▸ What to produce:
Return the lines that run from the beginning of the entries to the line holding "Económicos (OCDE), según", inclusive, and drop the pictures.

▸ Records from a collection:
╔══

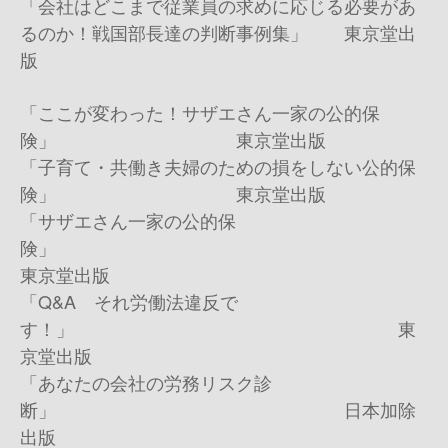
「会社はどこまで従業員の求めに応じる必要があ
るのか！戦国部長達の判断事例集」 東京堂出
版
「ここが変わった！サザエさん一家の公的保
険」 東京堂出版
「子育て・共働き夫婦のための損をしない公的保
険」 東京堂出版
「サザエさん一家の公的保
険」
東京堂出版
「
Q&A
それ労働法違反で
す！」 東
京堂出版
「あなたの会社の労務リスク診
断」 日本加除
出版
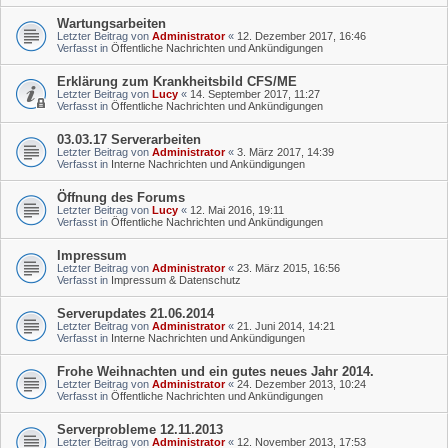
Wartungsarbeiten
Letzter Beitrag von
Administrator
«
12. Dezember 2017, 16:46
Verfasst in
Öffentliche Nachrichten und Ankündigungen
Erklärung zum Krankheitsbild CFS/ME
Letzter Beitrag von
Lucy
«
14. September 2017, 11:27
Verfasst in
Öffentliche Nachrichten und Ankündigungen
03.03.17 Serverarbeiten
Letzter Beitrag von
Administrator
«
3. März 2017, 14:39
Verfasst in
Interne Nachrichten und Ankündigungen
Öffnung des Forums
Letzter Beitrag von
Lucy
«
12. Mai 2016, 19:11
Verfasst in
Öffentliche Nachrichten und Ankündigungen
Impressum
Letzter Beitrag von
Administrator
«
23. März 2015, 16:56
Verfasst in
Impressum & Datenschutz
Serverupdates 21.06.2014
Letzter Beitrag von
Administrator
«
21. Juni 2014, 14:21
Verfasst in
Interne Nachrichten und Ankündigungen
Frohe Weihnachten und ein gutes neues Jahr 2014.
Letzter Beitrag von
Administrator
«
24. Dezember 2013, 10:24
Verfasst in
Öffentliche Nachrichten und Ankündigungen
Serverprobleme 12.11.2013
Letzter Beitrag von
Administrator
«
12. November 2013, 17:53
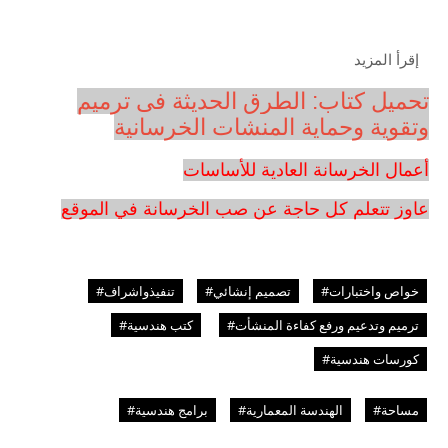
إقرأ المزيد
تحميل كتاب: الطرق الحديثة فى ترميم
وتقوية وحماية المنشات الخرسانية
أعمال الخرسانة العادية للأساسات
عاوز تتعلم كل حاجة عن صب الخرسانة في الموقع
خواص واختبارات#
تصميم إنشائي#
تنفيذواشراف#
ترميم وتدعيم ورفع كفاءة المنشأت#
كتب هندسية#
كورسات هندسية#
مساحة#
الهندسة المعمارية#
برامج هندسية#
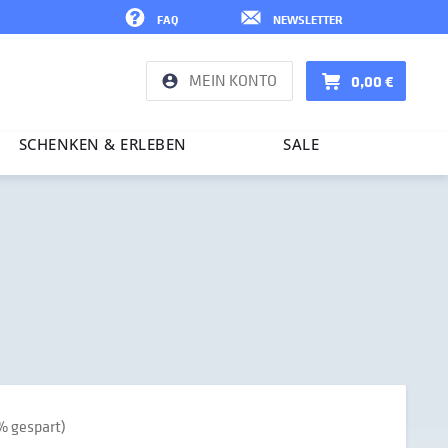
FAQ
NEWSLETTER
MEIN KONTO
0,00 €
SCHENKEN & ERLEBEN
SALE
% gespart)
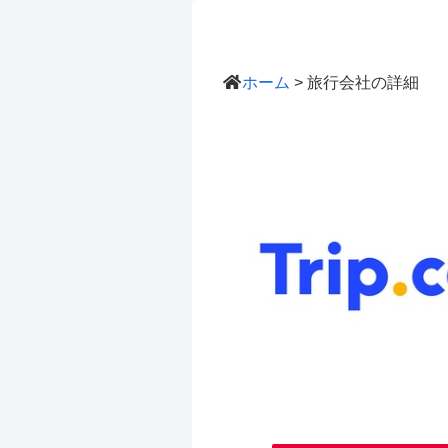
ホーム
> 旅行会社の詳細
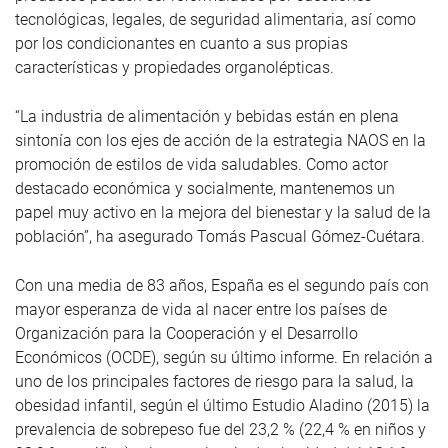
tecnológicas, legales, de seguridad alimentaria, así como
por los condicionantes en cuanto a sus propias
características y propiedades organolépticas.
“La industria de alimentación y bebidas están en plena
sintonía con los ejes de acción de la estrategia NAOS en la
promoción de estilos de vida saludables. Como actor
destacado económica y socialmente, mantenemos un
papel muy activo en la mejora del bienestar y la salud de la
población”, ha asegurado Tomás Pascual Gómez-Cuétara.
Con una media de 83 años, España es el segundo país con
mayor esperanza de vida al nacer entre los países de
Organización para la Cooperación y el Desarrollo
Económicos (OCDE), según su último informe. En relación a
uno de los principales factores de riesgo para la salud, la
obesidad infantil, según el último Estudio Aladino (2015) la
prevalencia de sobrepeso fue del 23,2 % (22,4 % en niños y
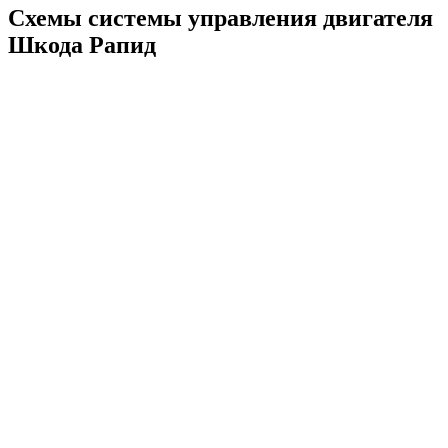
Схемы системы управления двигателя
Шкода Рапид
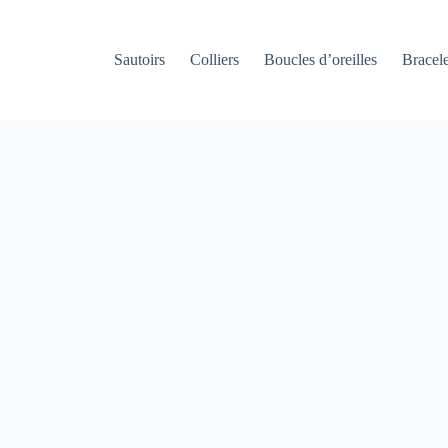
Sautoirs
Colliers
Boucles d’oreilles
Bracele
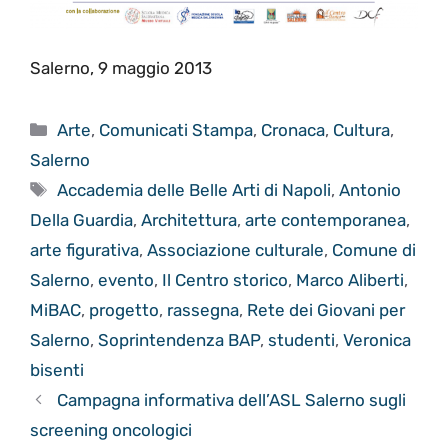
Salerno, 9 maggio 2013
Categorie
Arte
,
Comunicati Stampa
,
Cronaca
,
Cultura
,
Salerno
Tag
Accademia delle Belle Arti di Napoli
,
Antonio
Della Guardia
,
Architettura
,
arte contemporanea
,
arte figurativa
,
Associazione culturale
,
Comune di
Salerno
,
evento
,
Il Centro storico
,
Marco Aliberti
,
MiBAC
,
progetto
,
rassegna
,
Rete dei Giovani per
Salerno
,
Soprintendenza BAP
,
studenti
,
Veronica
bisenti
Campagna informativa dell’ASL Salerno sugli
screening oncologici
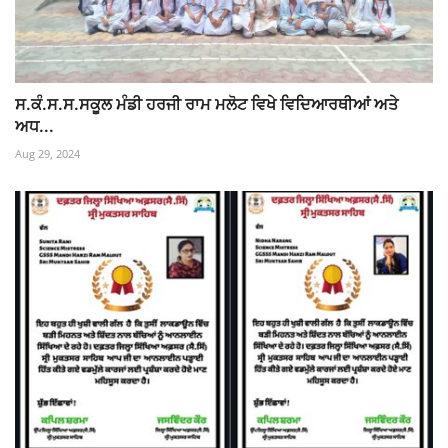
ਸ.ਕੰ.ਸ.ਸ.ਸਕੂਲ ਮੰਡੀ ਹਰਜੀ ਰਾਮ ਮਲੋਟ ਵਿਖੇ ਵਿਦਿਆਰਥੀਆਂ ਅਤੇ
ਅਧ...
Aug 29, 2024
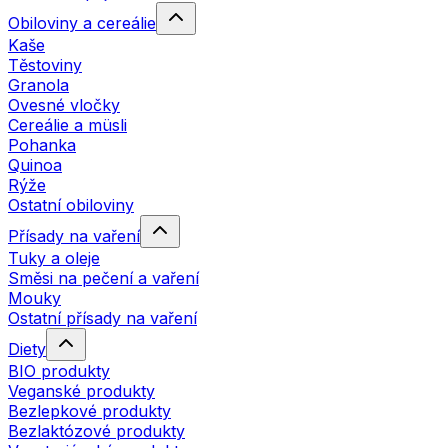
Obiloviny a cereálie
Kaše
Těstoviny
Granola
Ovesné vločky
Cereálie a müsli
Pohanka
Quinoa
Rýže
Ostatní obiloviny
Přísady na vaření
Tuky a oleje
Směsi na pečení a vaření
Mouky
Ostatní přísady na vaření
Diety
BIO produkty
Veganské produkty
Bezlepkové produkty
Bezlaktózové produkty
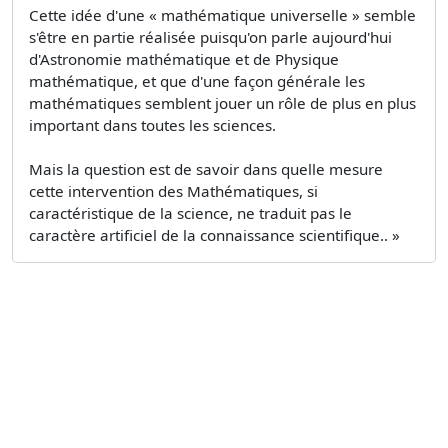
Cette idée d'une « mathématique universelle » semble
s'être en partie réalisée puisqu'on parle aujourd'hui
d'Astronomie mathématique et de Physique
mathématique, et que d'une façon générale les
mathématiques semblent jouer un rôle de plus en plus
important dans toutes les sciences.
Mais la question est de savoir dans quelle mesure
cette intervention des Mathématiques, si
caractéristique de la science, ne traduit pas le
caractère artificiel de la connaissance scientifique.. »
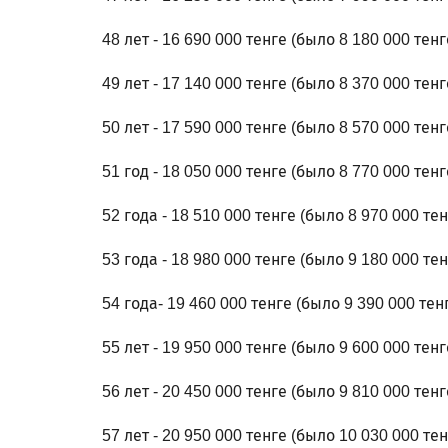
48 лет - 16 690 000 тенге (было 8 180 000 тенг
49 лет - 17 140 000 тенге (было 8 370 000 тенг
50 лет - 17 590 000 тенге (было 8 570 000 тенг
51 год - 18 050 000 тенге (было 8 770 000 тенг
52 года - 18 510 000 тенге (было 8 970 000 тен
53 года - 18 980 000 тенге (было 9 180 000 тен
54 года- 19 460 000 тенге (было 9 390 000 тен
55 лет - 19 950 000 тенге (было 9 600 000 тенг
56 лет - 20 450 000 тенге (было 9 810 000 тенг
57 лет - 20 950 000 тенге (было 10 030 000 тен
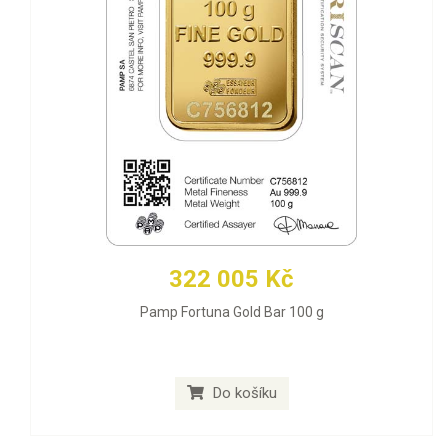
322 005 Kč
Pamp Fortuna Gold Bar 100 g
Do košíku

╚══

▸ Expected output:
「会社はどこまで従業員の求めに応じる必要があ
るのか！戦国部長達の判断事例集」 東京堂出
版
「ここが変わった！サザエさん一家の公的保
険」 東京堂出版
「子育て・共働き夫婦のための損をしない公的保
険」 東京堂出版
「サザエさん一家の公的保
険」
東京堂出版
「
Q&A
それ労働法違反で
す！」 東
京堂出版
「あなたの会社の労務リスク診
断」 日本加除
出版
Wartungsarbeiten
Letzter Beitrag von
Administrator
«
12. Dezember 2017, 16:46
Verfasst in
Öffentliche Nachrichten und Ankündigungen
Erklärung zum Krankheitsbild CFS/ME
Letzter Beitrag von
Lucy
«
14. September 2017, 11:27
Verfasst in
Öffentliche Nachrichten und Ankündigungen
03.03.17 Serverarbeiten
Letzter Beitrag von
Administrator
«
3. März 2017, 14:39
Verfasst in
Interne Nachrichten und Ankündigungen
Öffnung des Forums
Letzter Beitrag von
Lucy
«
12. Mai 2016, 19:11
Verfasst in
Öffentliche Nachrichten und Ankündigungen
Impressum
Letzter Beitrag von
Administrator
«
23. März 2015, 16:56
Verfasst in
Impressum & Datenschutz
Serverupdates 21.06.2014
Letzter Beitrag von
Administrator
«
21. Juni 2014, 14:21
Verfasst in
Interne Nachrichten und Ankündigungen
Frohe Weihnachten und ein gutes neues Jahr 2014.
Letzter Beitrag von
Administrator
«
24. Dezember 2013, 10:24
Verfasst in
Öffentliche Nachrichten und Ankündigungen
Serverprobleme 12.11.2013
Letzter Beitrag von
Administrator
«
12. November 2013, 17:53
إقرأ المزيد
تحميل كتاب: الطرق الحديثة فى ترميم
وتقوية وحماية المنشات الخرسانية
أعمال الخرسانة العادية للأساسات
عاوز تتعلم كل حاجة عن صب الخرسانة في الموقع
خواص واختبارات#
تصميم إنشائي#
تنفيذواشراف#
ترميم وتدعيم ورفع كفاءة المنشأت#
كتب هندسية#
كورسات هندسية#
مساحة#
الهندسة المعمارية#
برامج هندسية#
FAQ
NEWSLETTER
MEIN KONTO
0,00 €
SCHENKEN & ERLEBEN
SALE
% gespart)
ホーム
> 旅行会社の詳細
tecnológicas, legales, de seguridad alimentaria, así como
por los condicionantes en cuanto a sus propias
características y propiedades organolépticas.
“La industria de alimentación y bebidas están en plena
sintonía con los ejes de acción de la estrategia NAOS en la
promoción de estilos de vida saludables. Como actor
destacado económica y socialmente, mantenemos un
papel muy activo en la mejora del bienestar y la salud de la
población”, ha asegurado Tomás Pascual Gómez-Cuétara.
Con una media de 83 años, España es el segundo país con
mayor esperanza de vida al nacer entre los países de
Organización para la Cooperación y el Desarrollo
Económicos (OCDE), según su último informe. En relación a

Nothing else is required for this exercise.